1) Rachid Alioui ( Nimes) : il primo nome non può certamente che essere quello di Rachid Alioui, attaccante marocchino cresciuto nel Guingamp con il quale aveva già calcato i campi della Ligue 2 da ventenne. Quando il Guingamp è salito di categoria non gli ha più concesso spazi e lui ha deciso di rimettersi in gioco nella seconda divisione; dopo una buona stagione in prestito a Laval lo scorso anno ( 8 goal) si sta definitivamente consacrando con la maglia del Nimes in questa stagione, dove comanda con 11 reti la classifica cannonieri, senza però far mancare il suo apporto di assist (ben 5). Al momento Rachid è impegnato in Coppa D’Africa con il Marocco, e, tanto per non farci mancare nulla, ha realizzato la rete che ha permesso al Marocco di battere la Costa D’Avorio e qualificarsi al turno successivo.

2) Neal Maupay ( Brest) : dietro al primato di classifica dei bretoni si celano i goal dell’appena ventenne Neal Maupay, altro escluso, in quanto in prestito ai biancorossi dal Saint-Etienne. Il paradosso è che mentre i verdi stentano a trovare la via del goal, il loro gioiello ne ha già realizzati 10 in Ligue 2.  In pochi però saranno rimasti sorpresi, perché Neal Maupay ha sempre avuto la stoffa del predestinato sin dal suo esordio in Ligue 1 a 16 anni, lui che, cresciuto nel settore giovanile del Nizza, alla sua età conta già quasi 60 partite in massima divisione. La rinascita del Brest coincide con quella del folletto ( alto 171 cm) franco-argentino, che già rimpiangono, e che, fanno già sapere, tornerà alla base in estate.

3) Adama Niane (Troyes) : così come Alioui, anche Niane è stato ritenuto inadeguato alla Ligue 1 dal club che lo ha formato, il Nantes, ed è stato lasciato libero di partire in estate direzione Troyes, dove ha trovato continuità di gioco e di rendimento realizzando la bellezza di 11 reti e mettendo in crisi gran parte dei difensori avversari. Chissà che, i canarini di Ligue 1, già rimpiangono di aver lasciato andare troppo presto il classe 93′ maliano, altro escluso che sta trovando rivincita.

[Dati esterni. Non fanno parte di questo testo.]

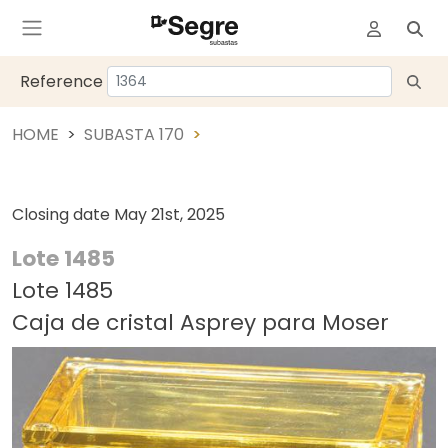
Reference
HOME
SUBASTA 170
Closing date
May 21st, 2025
Lote 1485
Lote 1485
Caja de cristal Asprey para Moser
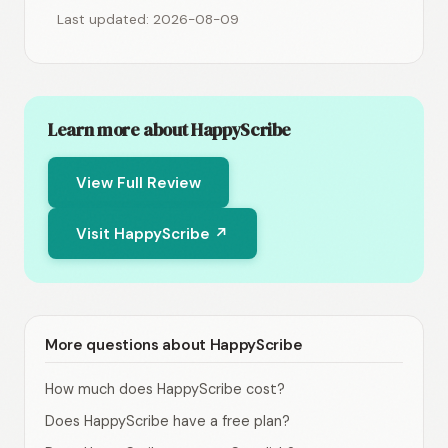
Last updated: 2026-08-09
Learn more about HappyScribe
View Full Review
Visit HappyScribe ↗
More questions about HappyScribe
How much does HappyScribe cost?
Does HappyScribe have a free plan?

4) Idriss Mhirsi (Red Star) : Il funambolico esterno offensivo classe 94′ arrivato in estate dalla sua Tunisia sembra non aver patito affatto l’impatto con la seconda divisione francese, dove si è conquistato il suo spazio con la maglia del Red Star a suon di goal decisivi ed assist vincenti, ben 5 fino ad ora. Senz’altro una promessa da tenere d’occhio da un campionato dove gli ultimi funamboli nord-africani a brillare sono stati niente poco di meno che Mahrez e Boufal.

5) Denis Bouanga (Tours) : così come Mhirsi, anche Bouanga è un esterno offensivo classe 1994, ma nato in Gabon e attualmente di proprietà del Lorient. Dopo una buona stagione a Strasburgo il suo club, malgrado un organico non molto brillante, ha scelto ancora una volta di lasciarlo in prestito a Tours per concedergli minutaggio. La seconda divisione, tuttavia, sembra andare parecchio stretta all’ala cresciuta nel Le Mans, che si è preso la sua rivincita realizzando già 5 reti ed altrettanti assist nelle 18 gare disputate.

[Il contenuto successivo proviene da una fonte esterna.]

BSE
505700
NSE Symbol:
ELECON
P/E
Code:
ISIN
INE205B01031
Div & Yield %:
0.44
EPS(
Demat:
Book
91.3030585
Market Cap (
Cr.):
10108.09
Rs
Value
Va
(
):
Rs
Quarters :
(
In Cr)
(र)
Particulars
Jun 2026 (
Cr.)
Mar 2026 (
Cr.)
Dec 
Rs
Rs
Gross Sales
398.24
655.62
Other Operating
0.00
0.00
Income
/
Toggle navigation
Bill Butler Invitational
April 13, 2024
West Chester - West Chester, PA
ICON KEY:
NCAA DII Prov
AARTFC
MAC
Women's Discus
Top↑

Dovrebbero essere 5, ma dato che siamo in tema di rivincite, non possiamo non inserire un centrocampista che sta brillando particolarmente e dalla storia particolarissima.

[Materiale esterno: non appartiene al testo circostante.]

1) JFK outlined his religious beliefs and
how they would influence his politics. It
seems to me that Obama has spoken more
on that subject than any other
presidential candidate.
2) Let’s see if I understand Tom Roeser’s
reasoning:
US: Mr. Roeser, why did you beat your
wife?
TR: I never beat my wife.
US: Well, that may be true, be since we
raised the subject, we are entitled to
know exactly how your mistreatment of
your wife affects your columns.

6) John Bostock (Lens) : acquistato per 2 milioni dal Tottenham nel 2009, Bostock era una promessa del calcio inglese e centrocampista pilastro dell’under 17 britannica. Poi il classe 92′ si è perso e non ha rispettato le attese disputando stagioni altalenanti in prestito nelle serie minori inglesi ed al Toronto. Due anni fa il Tottenham lo ha lasciato definitivamente andare, lui è ripartito dal Belgio, dal Leuven, dove ha brillato prima in seconda quindi in massima divisione belga. Il Lens non se lo è fatto sfuggire in estate, gli ha dato fiducia affidandogli il centrocampo, e Bostock sta ripagando con ottime prestazioni, 5 reti e 4 assist, che contribuiscono al secondo posto in classifica dei giallorossi.